* _DATA SHOWN_

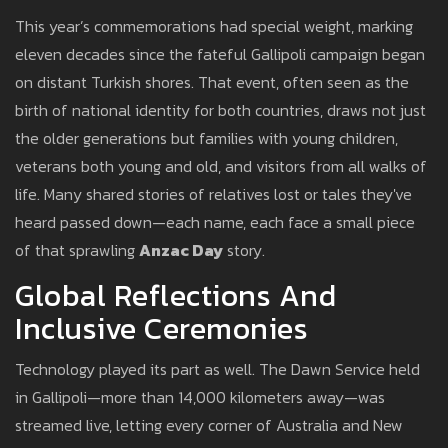
This year’s commemorations had special weight, marking
eleven decades since the fateful Gallipoli campaign began
on distant Turkish shores. That event, often seen as the
birth of national identity for both countries, draws not just
the older generations but families with young children,
veterans both young and old, and visitors from all walks of
life. Many shared stories of relatives lost or tales they've
heard passed down—each name, each face a small piece
of that sprawling
Anzac Day
story.
Global Reflections And
Inclusive Ceremonies
Technology played its part as well. The Dawn Service held
in Gallipoli—more than 14,000 kilometers away—was
streamed live, letting every corner of Australia and New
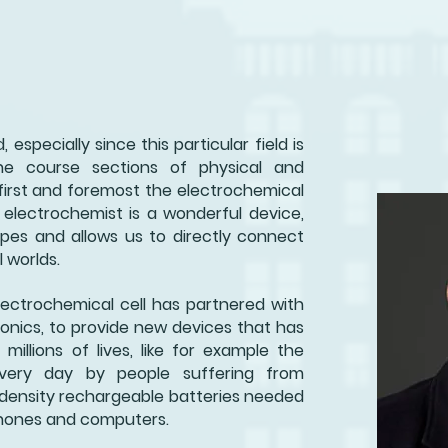
, especially since this particular field is
he course sections of physical and
, first and foremost the electrochemical
 electrochemist is a wonderful device,
apes and allows us to directly connect
 worlds.
electrochemical cell has partnered with
onics, to provide new devices that has
millions of lives, like for example the
very day by people suffering from
 density rechargeable batteries needed
lphones and computers.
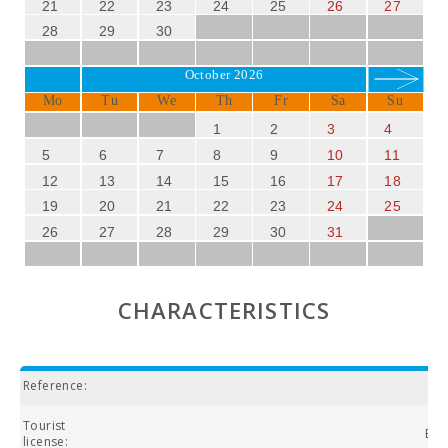
21
22
23
24
25
26
27
28
29
30
October 2026
Mo
Tu
We
Th
Fr
Sa
Su
1
2
3
4
5
6
7
8
9
10
11
12
13
14
15
16
17
18
19
20
21
22
23
24
25
26
27
28
29
30
31
CHARACTERISTICS
Reference:
Tourist
ETV
license:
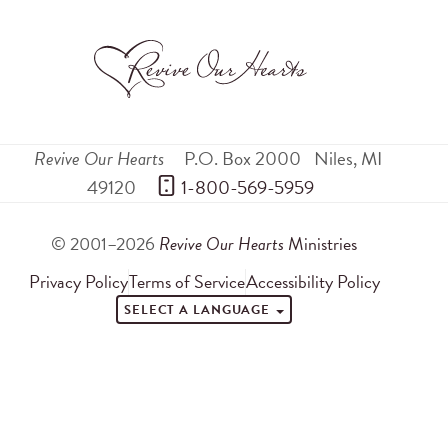
Revive Our Hearts
P.O. Box 2000
Niles
,
MI
49120
 1-800-569-5959
© 2001–2026
Revive Our Hearts
Ministries
Privacy Policy
Terms of Service
Accessibility Policy
SELECT A LANGUAGE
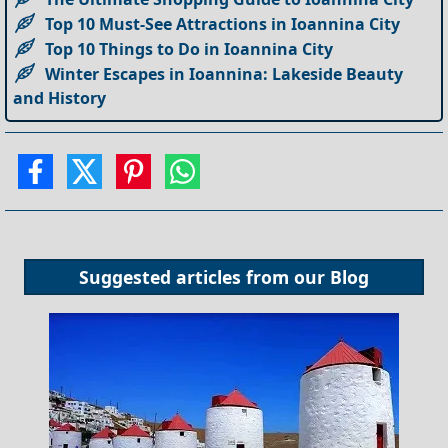
Top 10 Must-See Attractions in Ioannina City
Top 10 Things to Do in Ioannina City
Winter Escapes in Ioannina: Lakeside Beauty
and History
Suggested articles from our
Blog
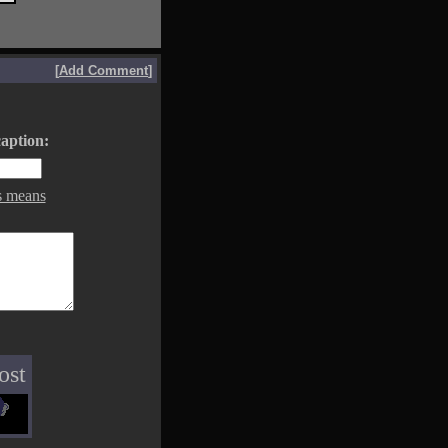
[
Add Comment
]
aption:
s means
ost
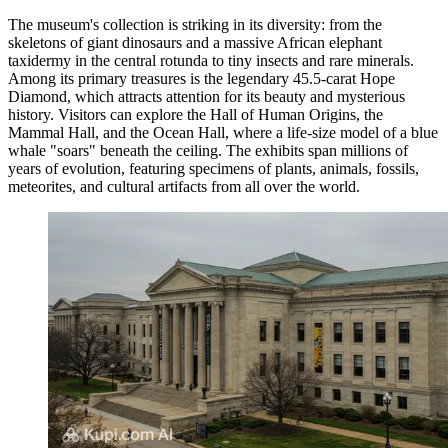
The museum's collection is striking in its diversity: from the
skeletons of giant dinosaurs and a massive African elephant
taxidermy in the central rotunda to tiny insects and rare minerals.
Among its primary treasures is the legendary 45.5-carat Hope
Diamond, which attracts attention for its beauty and mysterious
history. Visitors can explore the Hall of Human Origins, the
Mammal Hall, and the Ocean Hall, where a life-size model of a blue
whale "soars" beneath the ceiling. The exhibits span millions of
years of evolution, featuring specimens of plants, animals, fossils,
meteorites, and cultural artifacts from all over the world.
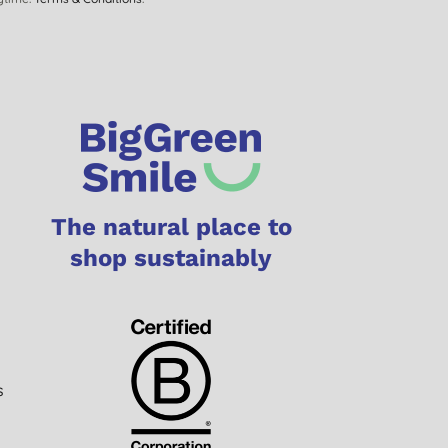
The natural place to
shop sustainably
s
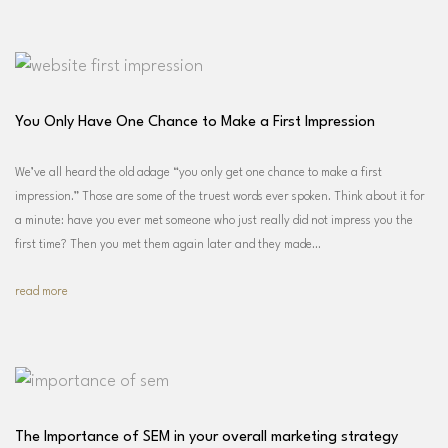
You Only Have One Chance to Make a First Impression
We’ve all heard the old adage “you only get one chance to make a first
impression.” Those are some of the truest words ever spoken. Think about it for
a minute: have you ever met someone who just really did not impress you the
first time? Then you met them again later and they made…
read more
The Importance of SEM in your overall marketing strategy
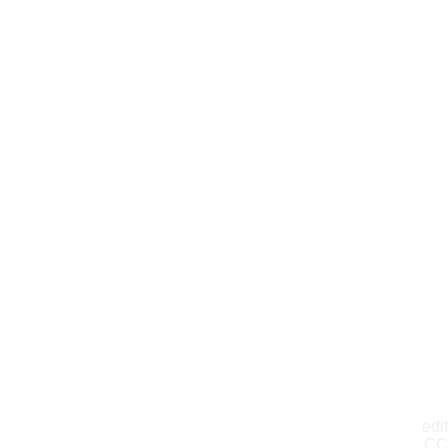
edit
CC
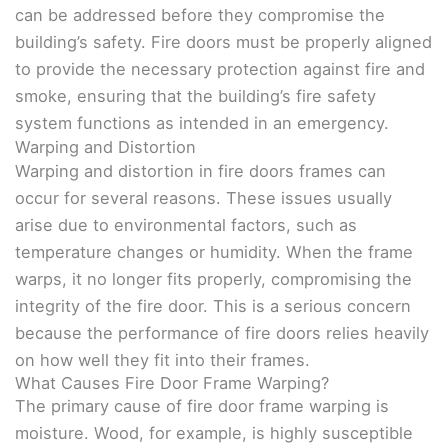
can be addressed before they compromise the
building’s safety. Fire doors must be properly aligned
to provide the necessary protection against fire and
smoke, ensuring that the building’s fire safety
system functions as intended in an emergency.
Warping and Distortion
Warping and distortion in fire doors frames can
occur for several reasons. These issues usually
arise due to environmental factors, such as
temperature changes or humidity. When the frame
warps, it no longer fits properly, compromising the
integrity of the fire door. This is a serious concern
because the performance of fire doors relies heavily
on how well they fit into their frames.
What Causes Fire Door Frame Warping?
The primary cause of fire door frame warping is
moisture. Wood, for example, is highly susceptible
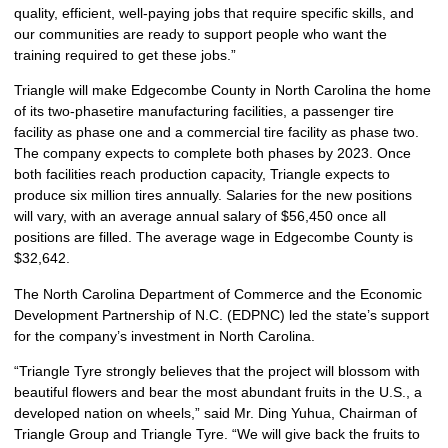
quality, efficient, well-paying jobs that require specific skills, and
our communities are ready to support people who want the
training required to get these jobs.”
Triangle will make Edgecombe County in North Carolina the home
of its two-phasetire manufacturing facilities, a passenger tire
facility as phase one and a commercial tire facility as phase two.
The company expects to complete both phases by 2023. Once
both facilities reach production capacity, Triangle expects to
produce six million tires annually. Salaries for the new positions
will vary, with an average annual salary of $56,450 once all
positions are filled. The average wage in Edgecombe County is
$32,642.
The North Carolina Department of Commerce and the Economic
Development Partnership of N.C. (EDPNC) led the state’s support
for the company’s investment in North Carolina.
“Triangle Tyre strongly believes that the project will blossom with
beautiful flowers and bear the most abundant fruits in the U.S., a
developed nation on wheels,” said Mr. Ding Yuhua, Chairman of
Triangle Group and Triangle Tyre. “We will give back the fruits to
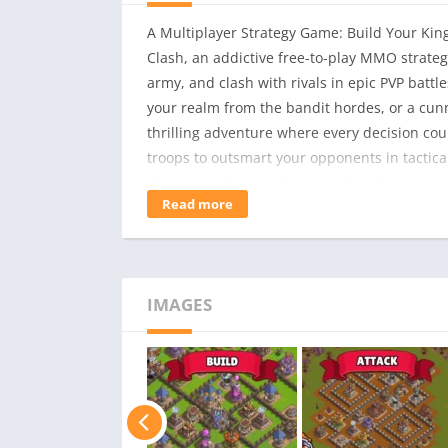
A Multiplayer Strategy Game: Build Your Kin
Clash, an addictive free-to-play MMO strat
army, and clash with rivals in epic PVP batt
your realm from the bandit hordes, or a cun
thrilling adventure where every decision cou
troops to outsmart your opponents in tactical
players, and expand your territory in a ques
Read more
as a Lord or a Bandit, each with unique unit
base, upgrade buildings, and craft deadly t
unleash devastating special abilities.- Conqu
your kingdom.- Forge Alliances: Join forces w
IMAGES
Combat: Deploy your army wisely in real-time
times – engage in combat whenever you’re re
hidden treasures, and conquer challenging f
ultimate Lord or Bandit King!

* _EXERCISE BRIEF_
Look above for the line with "heard passed down—each" and copy exactly from it through the line with "taxidermy in the", both included. Omit the pictures.

* _ANSWER_
heard passed down—each name, each face a small piece
of that sprawling
Anzac Day
story.
Global Reflections And
Inclusive Ceremonies
Technology played its part as well. The Dawn Service held
in Gallipoli—more than 14,000 kilometers away—was
streamed live, letting every corner of Australia and New
, especially since this particular field is
he course sections of physical and
, first and foremost the electrochemical
 electrochemist is a wonderful device,
apes and allows us to directly connect
 worlds.
electrochemical cell has partnered with
onics, to provide new devices that has
millions of lives, like for example the
very day by people suffering from
 density rechargeable batteries needed
lphones and computers.
21
22
23
24
25
26
27
28
29
30
October 2026
Mo
Tu
We
Th
Fr
Sa
Su
1
2
3
4
5
6
7
8
9
10
11
12
13
14
15
16
17
18
19
20
21
22
23
24
25
26
27
28
29
30
31
CHARACTERISTICS
Reference:
Tourist
ETV
license:
Revive Our Hearts
P.O. Box 2000
Niles
,
MI
49120
 1-800-569-5959
© 2001–2026
Revive Our Hearts
Ministries
Privacy Policy
Terms of Service
Accessibility Policy
SELECT A LANGUAGE
Top 10 Must-See Attractions in Ioannina City
Top 10 Things to Do in Ioannina City
Winter Escapes in Ioannina: Lakeside Beauty
and History
Suggested articles from our
Blog
[
Add Comment
]
aption:
s means
ost
The museum's collection is striking in its diversity: from the
skeletons of giant dinosaurs and a massive African elephant
taxidermy in the central rotunda to tiny insects and rare minerals.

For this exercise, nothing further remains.